Biology at Ashbourne is an exciting and challenging subject. We offer our students an outstanding educational experience through a combination of high quality teaching, plenty of classroom practicals and a wide range of science excursions and visits.

Board

Edexcel

Why do an Easter Revision course in Science at Ashbourne?

The course leader for the Science Easter Revision Course is Amjad Shah. Amjad is extremely passionate about science and is always willing to go the extra mile for any student who may need help. Amjad holds a BSc in Physiology in Sports Science and Nutrition from the University of Glasgow, a BSc in Physiotherapy from the University of East London, and a PGCE in Chemistry from Oxford University.

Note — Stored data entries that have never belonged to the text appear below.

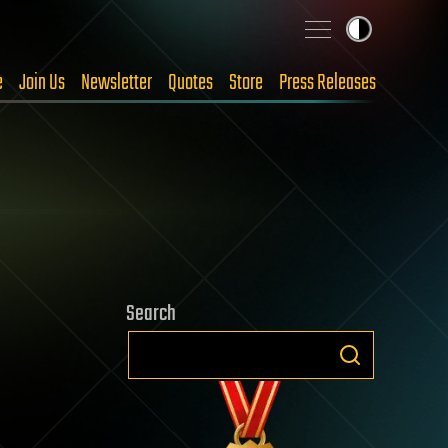
e
Join Us
Newsletter
Quotes
Store
Press Releases
Search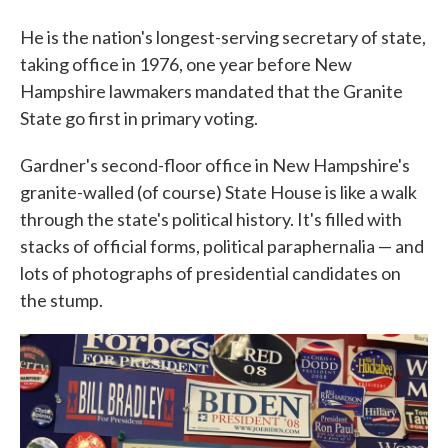
He is the nation's longest-serving secretary of state,
taking office in 1976, one year before New
Hampshire lawmakers mandated that the Granite
State go first in primary voting.
Gardner's second-floor office in New Hampshire's
granite-walled (of course) State House is like a walk
through the state's political history. It's filled with
stacks of official forms, political paraphernalia — and
lots of photographs of presidential candidates on
the stump.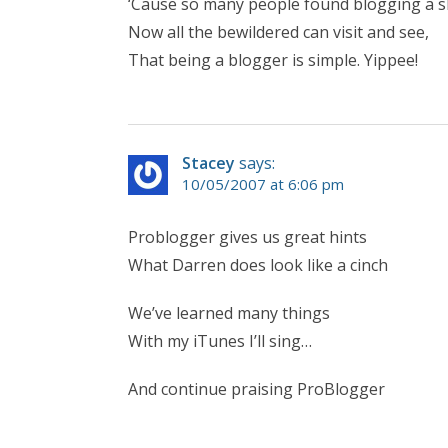
‘Cause so many people found blogging a s
Now all the bewildered can visit and see,
That being a blogger is simple. Yippee!
Stacey
says:
10/05/2007 at 6:06 pm
Problogger gives us great hints
What Darren does look like a cinch
We’ve learned many things
With my iTunes I’ll sing…
And continue praising ProBlogger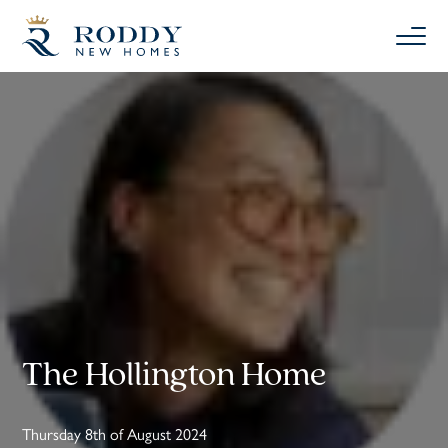
The Hollington Home
Thursday 8th of August 2024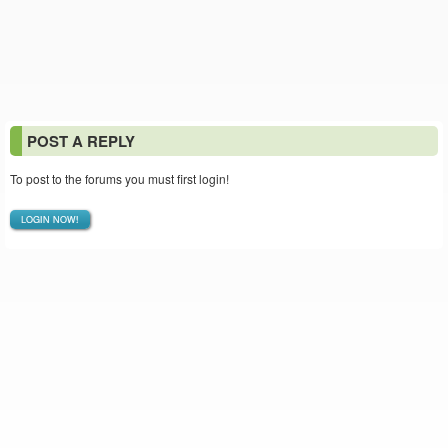
POST A REPLY
To post to the forums you must first login!
LOGIN NOW!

Students will benefit from his vast and diverse experience as well as the individual attention which is a key feature of the Ashbourne Easter Revision programme.

There will be revision of the following areas

GCSE Unit B1 is the Biology module and is entitled “Influence on Life”, which involves:

  • Classification, with students required to differentiate between the different families categories, as well as different type of classification methods, such as molecular phylogeny and anatomical classification, and the issues that come from such classification.
  • Darwin’s theory of evolution, including the concepts of adaption and variation within a species, and ultimately of inheritance, as well as responses to a changing environment, problems and solutions to a changing environment.
  • Variation of characteristics within a species will be defined as continuous and discontinuous and students will have to explain the causes of variations, whether environmental or genetic.
  • The definition of a species as well as its limitations and how speciation occurs due to geographic isolation.
  • Basic genetics such as the definition of chromosomes, genes, alleles (and the understanding that different alleles give rise to different inherited characteristics), dominant, recessive, homozygous, heterozygous, phenotype and genotype.
  • Analyse and interpret patterns of monohybrid inheritance using a genetic diagram, Punnett squares and family pedigrees and calculate and analyse outcomes (using probabilities, ratios and percentages) from monohybrid crosses
  • The mechanism of homeostasis and negative feedback, the role of the skin and its receptors and the hypothalamus, in reference to thermoregulation
  • The production of hormones and their use, including a case study of diabetes, as well as plant hormones and their effect in tropism
  • The nervous system including the brain, receptors and neurones
  • The effects of drugs on the nervous system and their physiological and psychological impact
  • The effects of substances like nicotine and alcohol on health
  • The ethics of organ transplants
  • How pathogens cause diseases and spread, and how the body defends itself
  • The use of antibacterial plants, antiseptics, and antibiotics
  • The relationship between organisms in the form of food chain, energy transfer between trophic levels, parasitism, mutualism.
  • The increase of human population and polluting effects on the environment
  • The carbon cycle and the nitrogen cycle

GCSE Unit C1 is the Chemistry module and is entitled “Chemistry into our world”. It involves:

  • The study of the Earth’s atmosphere, the increase of the level of oxygen due to the photosynthetic activity of primitive plants.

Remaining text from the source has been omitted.